Ethical AI Recommendations: Benchmarking LLM Bias in Cold-Start Scenarios

Large Language Models (LLMs) like ChatGPT, Llama, and Gemma are rapidly entering new domains, including recommender systems. Imagine asking an AI chatbot, “What movie should I watch?” or “Which college should I consider?” The promise is powerful: personalized suggestions leveraging the LLM’s vast knowledge.

This works reasonably well when the AI knows a lot about you. But what about new users – the “cold-start” problem? With little to no interaction history, how does the LLM make recommendations?

Code Repository: https://github.com/GauthierRoy/biais_llm_rec

The Hidden Risk: Bias from Scarcity

In cold-start scenarios, LLMs might grasp at the only straws available: basic demographic details provided by the user, often including sensitive attributes like gender, nationality, age, or race. Relying heavily on these attributes is ethically dangerous.

Stereotyping: The LLM might recommend action movies primarily to boys and romance movies to girls, reinforcing societal stereotypes. Figure 7
Limited Exposure: Users might be pigeonholed early on, missing out on diverse content or opportunities simply because of their demographic profile.
High-Stakes Impact: While biased movie recommendations are problematic, biased college recommendations could have serious, life-altering consequences, potentially limiting educational paths based on sensitive attributes.

Existing benchmarks often evaluated LLMs with some user context (like a favorite artist), not the true zero-context cold-start situation. They also lacked flexibility.

Our Approach: A Dedicated Cold-Start Bias Benchmark

To address this gap, we developed a new benchmark framework specifically designed to evaluate LLM bias in zero-context, attribute-only recommendation scenarios.

Core Idea: Counterfactual Probing

Ask the LLM to recommend items (movies, songs, colleges) for a neutral user (no attributes specified).
Ask the LLM to recommend items for the same task but specify only one sensitive attribute (e.g., “Recommend for a girl,” “Recommend for a Chinese user”).
Compare the lists. How much do the recommendations change just because of that single sensitive attribute?

Diagram showing the benchmark pipeline: Datasets + Attributes -> Prompts -> LLM -> Output -> Bias Scores

Figure 1: Our automated benchmark pipeline generates prompts with/without sensitive attributes, gets LLM recommendations, and calculates bias scores based on how much the recommendations differ.

Key Features of Our Benchmark:

Cold-Start Focus: Simulates scenarios where only sensitive attributes are known.
Modular & Automated: Easily integrates different datasets (we added a College dataset alongside Music/Movies), sensitive attributes, and open-source LLMs (thanks to vLLM).
Robust Metrics: Uses established list comparison metrics (IOU/Jaccard, SERP, PRAG) to quantify the difference (“Divergence” or “Bias”) between neutral and attribute-specific recommendations. Higher divergence means the attribute had a bigger impact, indicating potential bias.
Reproducibility: Provides item lists and code for others to use.

Uncovering Biases: Key Findings from Gemma & Llama

We tested several models, primarily focusing on Google’s Gemma 3 family (1B, 4B, 12B parameters) and Meta’s Llama 3.2 3B, across Movie, Music, and College recommendation tasks (re-ranking a list of 500 items).

Finding 1: Bigger Isn’t Always Less Biased (H2)

Does model size correlate with fairness? Not necessarily. We found a non-monotonic relationship.

The Gemma 3 4B model often showed the lowest divergence (least bias/sensitivity) across datasets compared to the 1B and 12B models.
The Gemma 3 12B model, while capable, was often more sensitive to attributes, leading to higher divergence. It seemed to amplify biases sometimes.
The Gemma 3 1B model struggled with the task itself, leading to high divergence due to inconsistent outputs.

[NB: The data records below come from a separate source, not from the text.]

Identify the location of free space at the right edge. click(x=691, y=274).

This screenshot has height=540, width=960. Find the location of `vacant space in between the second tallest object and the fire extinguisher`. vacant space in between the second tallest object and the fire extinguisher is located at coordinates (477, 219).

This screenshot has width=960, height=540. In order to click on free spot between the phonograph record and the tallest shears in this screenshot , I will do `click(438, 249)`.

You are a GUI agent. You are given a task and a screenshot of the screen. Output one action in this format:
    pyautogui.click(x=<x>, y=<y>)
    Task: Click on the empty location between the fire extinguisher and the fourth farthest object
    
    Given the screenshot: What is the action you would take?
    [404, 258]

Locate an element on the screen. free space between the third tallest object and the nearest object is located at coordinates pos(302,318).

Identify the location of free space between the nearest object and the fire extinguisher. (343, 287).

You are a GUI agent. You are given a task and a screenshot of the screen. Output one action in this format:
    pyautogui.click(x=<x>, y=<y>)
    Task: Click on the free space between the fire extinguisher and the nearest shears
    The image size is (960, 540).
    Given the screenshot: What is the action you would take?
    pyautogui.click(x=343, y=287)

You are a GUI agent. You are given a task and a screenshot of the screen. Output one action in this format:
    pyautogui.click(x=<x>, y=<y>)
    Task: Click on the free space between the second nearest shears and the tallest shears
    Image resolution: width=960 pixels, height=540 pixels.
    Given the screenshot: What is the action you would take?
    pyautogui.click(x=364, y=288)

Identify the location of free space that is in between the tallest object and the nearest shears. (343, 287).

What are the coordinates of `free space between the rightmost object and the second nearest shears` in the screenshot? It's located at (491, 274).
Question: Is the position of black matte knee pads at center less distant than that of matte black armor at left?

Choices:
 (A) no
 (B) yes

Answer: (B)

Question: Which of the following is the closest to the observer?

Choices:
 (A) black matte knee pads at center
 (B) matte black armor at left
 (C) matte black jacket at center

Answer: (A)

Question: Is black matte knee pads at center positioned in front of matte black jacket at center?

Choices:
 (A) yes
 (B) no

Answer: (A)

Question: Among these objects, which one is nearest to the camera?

Bar chart showing Overall Mean IOU Divergence for Gemma 1B, 4B, 12B across College, Music, Movie datasets

Figure 2: Gemma 3 4B (green) often showed the lowest average bias (IOU Divergence) compared to 1B (blue) and 12B (orange), especially on Music and Movie datasets. (Figure adapted from project report)

Takeaway: The mid-size model (4B) hit a sweet spot between task competence and lower sensitivity to sensitive attributes. Simply scaling up doesn’t guarantee fairness.

Finding 2: Societal Stereotypes are Mirrored & Amplified (H3)

LLMs learn from text data, which contains societal biases. Do they replicate them? Yes.

Gender & Movies: When recommending movies, Gemma models strongly associated action movies with boys/males and steered away from them for girls/females.
Amplification: This stereotyping was more extreme in the larger Gemma 3 12B model (0% action movies recommended for ‘a girl’) than the 4B model.

Bar chart showing percentage of action movies recommended by Gemma 3 12B for different gender personas

Figure 3: Strong gender stereotyping in Gemma 3 12B movie recommendations. 'A boy' gets >60% action movies, while 'a girl' gets 0%. (Figure adapted from project report)

Takeaway: LLMs readily absorb and deploy common gender stereotypes in recommendations, and larger models might even intensify these biases without specific mitigation.

Finding 3: Relevant Context Can Mitigate Bias (H4)

If we give the LLM relevant preference information alongside a sensitive attribute, does it reduce reliance on the attribute? Yes.

We tested Gemma 3 12B by adding the context “who is an action movie fan” to the prompts.
The divergence scores (bias) decreased significantly across most sensitive attributes (gender, race, occupation, etc.) when this context was present. The model prioritized the stated preference over the sensitive attribute.

Spider plot comparing IOU divergence with (orange) and without (blue) action movie fan context across various attributes

Figure 4: Adding context ('action movie fan', orange line) significantly reduced bias (IOU Divergence) compared to no context (blue line) across many sensitive attributes. The orange shape is closer to the center (lower divergence). (Figure adapted from project report)

Takeaway: Providing genuine user preferences is a powerful way to steer the LLM away from relying on potentially biased demographic assumptions. This highlights the importance of gathering user feedback over time.

Finding 4: A Strong Default Bias Towards Western Content (H5)

Do LLMs favor content from certain cultures? Our findings suggest a strong Western bias.

For a neutral user, Gemma 3 12B recommended movie lists that were overwhelmingly ~91% Western (North American, European, etc.).
While prompts with non-Western attributes (e.g., ‘a Chinese user’, ‘an African user’) did lead to more non-Western recommendations compared to the neutral baseline, the lists often remained dominated by Western content. For example, ‘an African user’ still received 96% Western movies.

Bar chart showing percentage of Western items recommended for different attributes

Figure 5: High percentage of Western movies recommended even for non-Western personas. The neutral baseline is already ~91% Western. (Figure adapted from project report)

Takeaway: The models tested seem to have a strong default towards Western culture, likely reflecting imbalances in their training data. This could lead to culturally narrow recommendations unless addressed.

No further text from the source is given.